ところでこの妄言に、新聞は「ぼうげん」と仮名を振っておりました。
今では「ボウゲン」という読み方もされるようになったようですが、
これはもちろん「モウゲン」ですね。
辞書を引くと、妄言と妄語は同じとあります。

仏教では、この妄言・妄語を大罪とし、五悪の一つとし、
五戒の一つに不妄語戒(ふもうごかい)をいれていることを皆様御存知でしょう。

私たちの守るべき戒の第一は不殺生戒(せっしょう)、
第二は不偸盗戒(ちゅうとう)、第三は不邪淫戒(じゅいん)、
不妄語戒はそれにつぐ第四にあげられている戒です。
それくらい、これを犯すと罪が重いということになります。
(第五は不飲酒戒です)

ところで妄語とは「うそ・いつわりを言う事」ですね。
殺生(ころし)偸盗(ぬすみ)邪淫(うわき)と違って、
相手に直接の実害を及ばさないようですし、
「言論の自由」などと言って平気で嘘をつく人も居るようです。


しかしよく考えてみてください。

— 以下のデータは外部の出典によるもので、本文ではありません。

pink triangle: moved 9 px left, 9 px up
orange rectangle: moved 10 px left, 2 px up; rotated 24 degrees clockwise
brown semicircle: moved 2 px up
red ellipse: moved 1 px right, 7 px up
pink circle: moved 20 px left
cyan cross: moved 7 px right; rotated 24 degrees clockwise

仏教ではなぜ妄語を四番目に重い大罪としているのでしょうか。
妄語によって正しい判断が阻害され、
大きく人生を狂わされてしまった人は多く居ます。

日本の歴史を正しく見ようとしない
<作られた歴史>と<繰り返される妄言>には困ったことですが
私たち個人としても、妄語しないよう精進いたしましょう。
妄語戒は前三者と違って、犯しても罪の意識が
あまり伴わないだけに、それだけシッカリ守らなければなりません。

知らない先で、相手を困らせたり道を危めてしまう
妄語の罪に気付きたいものです。